Current Approaches to Experimental and Quasi-experimental Research for Public Administration and Public Policy
Title：Current Approaches to Experimental and Quasi-experimental Research for Public Administration and Public Policy
Speaker：Stuart Bretschneider, Foundation Professor, School of Public Affairs, Arizona State University
Moderator：Liu Zhilin, Associate Professor, School of Public Policy and Management, Tsinghua University
Discussant: Dai Yixin, Associate Professor, School of Public Policy and Management, Tsinghua University
Venue：Room 321, School of Public Policy and Management, Tsinghua University
This presentation looks at current trends in the application of experiments and quasi-experiments being applied to both public administration and public policy research. It starts by explaining how the two fields differ historically in their attitudes and applications of experiments and quasi-experiments as viewed through publication success. From this review a list of issues is derived for each with some discussion of how the field has responded to these issues. This review takes into account technology changes like the internet and peer production sites like Amazon’s Mechanical Turk. The paper conclude with some recommendations for future work.

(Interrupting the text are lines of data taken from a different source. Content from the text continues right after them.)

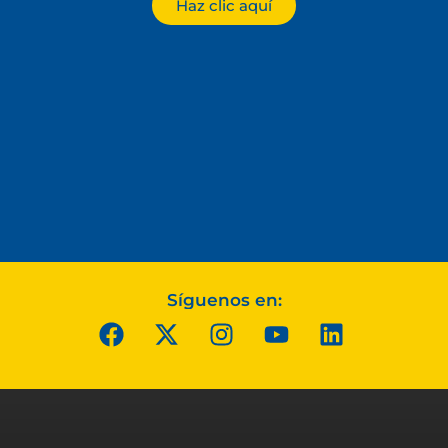
Haz clic aquí
Síguenos en: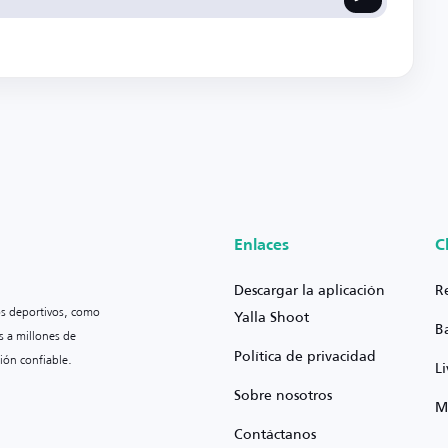
Enlaces
C
Descargar la aplicación
R
os deportivos, como
Yalla Shoot
B
s a millones de
Política de privacidad
ión confiable.
L
Sobre nosotros
M
Contáctanos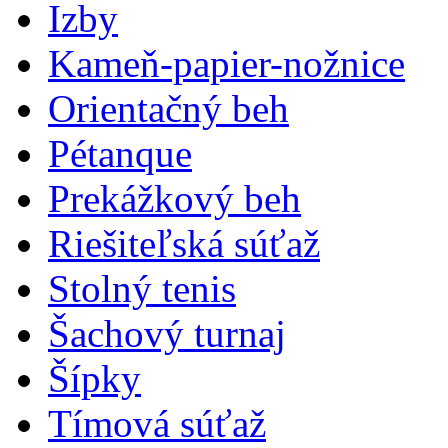
Izby
Kameň-papier-nožnice
Orientačný beh
Pétanque
Prekážkový beh
Riešiteľská súťaž
Stolný tenis
Šachový turnaj
Šípky
Tímová súťaž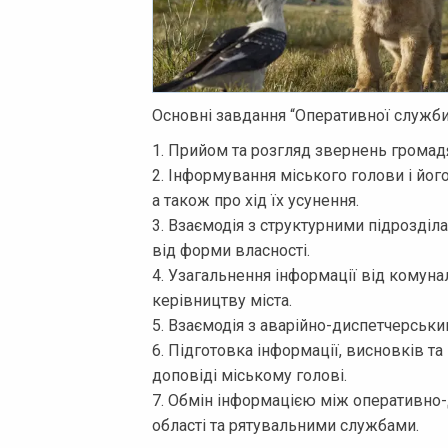
Основні завдання “Оперативної служби
1. Прийом та розгляд звернень громад
2. Інформування міського голови і його
а також про хід їх усунення.
3. Взаємодія з структурними підрозді
від форми власності.
4. Узагальнення інформації від комунал
керівництву міста.
5. Взаємодія з аварійно-диспетчерськи
6. Підготовка інформації, висновків т
доповіді міському голові.
7. Обмін інформацією між оперативн
області та рятувальними службами.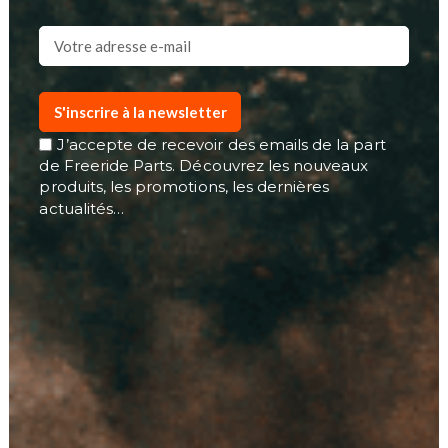
S'inscrire à la newsletter
J’accepte de recevoir des emails de la part
de Freeride Parts. Découvrez les nouveaux
produits, les promotions, les dernières
actualités…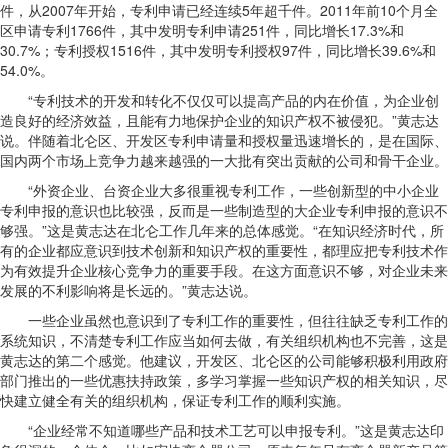
件，从2007年开始，专利申请已经连续5年超千件。2011年前10个月全
区申请专利1766件，其中发明专利申请251件，同比增长17.3%和
30.7%；专利授权1516件，其中发明专利授权97件，同比增长39.6%和
54.0%。
“专利技术的开发和转化不仅仅可以提高产品的内在价值，为企业创
造良好的经济效益，且能有力地保护企业的知识产权不被侵犯。”黄志达
说。伴随着北仑区、开发区专利申请量和授权量迅速增长的，是在国际、
国内两个市场上竞争力越来越强的一大批有突出贡献的公司和骨干企业。
“外资企业、台资企业大多很重视专利工作，一些创新型的中小企业
专利申报的意识也比较强，反而是一些制造型的大企业专利申报的意识不
够强。”这是黄志达在北仑工作几年来的总体感觉。“在知识经济时代，所
有的企业都应意识到技术创新和知识产权的重要性，都理应把专利技术作
为有效提升企业核心竞争力的重要手段。在这方面意识不够，对企业未来
发展的不利影响将是长远的。”黄志达说。
一些企业虽然也意识到了专利工作的重要性，但往往缺乏专利工作的
系统知识，不清楚专利工作应当如何去做，有关组织机构也不完善，这是
黄志达的第二个感觉。他建议，开发区、北仑区的公司能够积极利用政府
部门推出的一些优惠扶持政策，多学习掌握一些知识产权的相关知识，尽
快建立健全有关的组织机构，保证专利工作的顺利实施。
“企业经常不知道哪些产品和技术工艺可以申报专利。”这是黄志达印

Stuart Bretschneider is a Foundation Professor of Organization Design and Public Administration at Arizona State University’s School of Public Affairs. He is also director of research and a senior research associate at the school’s Center for Organization Research and Design. Previously Bretschneider was a Maxwell Professor of Public Administration and International Affairs and director of the Center for Technology and Information Policy at the Maxwell School of Citizenship and Public Affairs, Syracuse University before arriving at Arizona State University. He was also associate dean and chair of the Public Administration Department between 2005 and 2011 at the Maxwell School. Currently, his research has focused on how public organizations make use of information technology and the effects of those technologies on public organizations; how public organizations employ forecasting technology and organize to carry out forecasting activities; and how sector differences affect administrative processes. He has also done work in science and technology policy. His work includes numerous funded projects associated with the evaluation of public policy in the energy, environment and technology areas.